Content starts
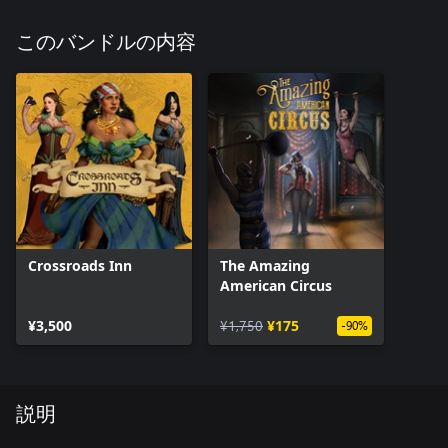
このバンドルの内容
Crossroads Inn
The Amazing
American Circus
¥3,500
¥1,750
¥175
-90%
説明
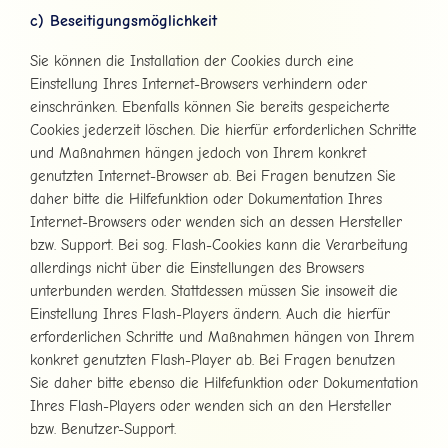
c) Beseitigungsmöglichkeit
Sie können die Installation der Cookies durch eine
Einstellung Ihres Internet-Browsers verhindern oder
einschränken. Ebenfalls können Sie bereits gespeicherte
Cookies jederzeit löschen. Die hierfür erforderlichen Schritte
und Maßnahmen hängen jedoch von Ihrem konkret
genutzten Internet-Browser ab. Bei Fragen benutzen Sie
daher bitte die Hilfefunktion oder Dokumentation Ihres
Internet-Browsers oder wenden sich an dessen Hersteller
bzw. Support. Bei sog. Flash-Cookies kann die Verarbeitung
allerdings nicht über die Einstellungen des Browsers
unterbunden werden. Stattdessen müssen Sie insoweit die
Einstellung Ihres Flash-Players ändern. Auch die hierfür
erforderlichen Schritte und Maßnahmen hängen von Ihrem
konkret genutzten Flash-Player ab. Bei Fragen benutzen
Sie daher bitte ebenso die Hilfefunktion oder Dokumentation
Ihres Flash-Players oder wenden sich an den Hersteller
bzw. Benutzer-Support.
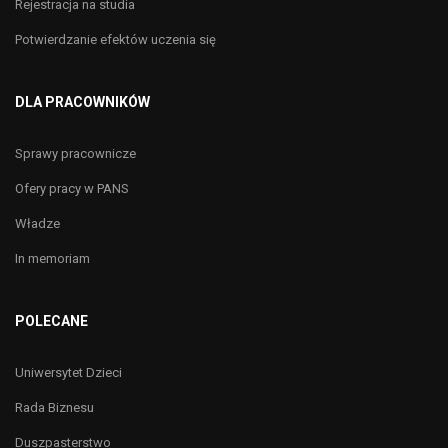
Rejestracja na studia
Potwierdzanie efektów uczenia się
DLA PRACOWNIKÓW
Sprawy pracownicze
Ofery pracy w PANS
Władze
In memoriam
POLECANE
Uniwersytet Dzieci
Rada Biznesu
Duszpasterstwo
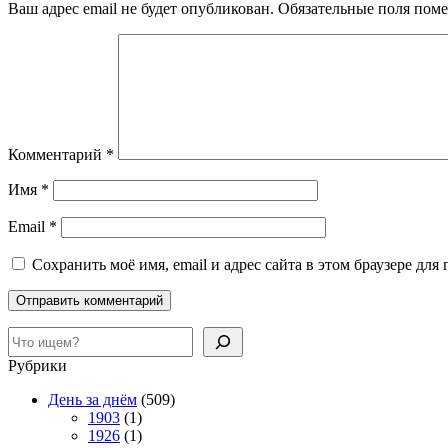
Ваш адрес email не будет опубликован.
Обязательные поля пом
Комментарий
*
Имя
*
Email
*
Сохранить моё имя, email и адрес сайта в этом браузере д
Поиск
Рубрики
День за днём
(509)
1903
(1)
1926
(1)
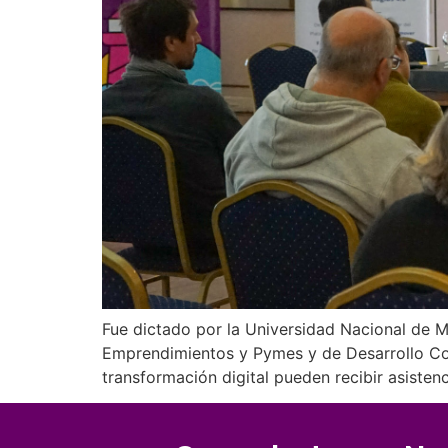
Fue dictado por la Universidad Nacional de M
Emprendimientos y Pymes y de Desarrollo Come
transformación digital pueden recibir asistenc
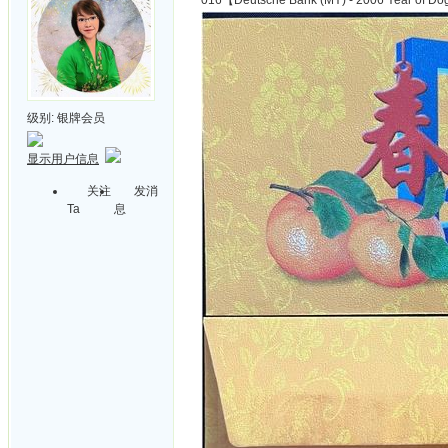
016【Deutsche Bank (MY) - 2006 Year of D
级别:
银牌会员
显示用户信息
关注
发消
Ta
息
Content ends
--- Activity ---
Counting every line that holds the string "Cookies", give the total for the data above and nothing else.

--- Response to this task ---
3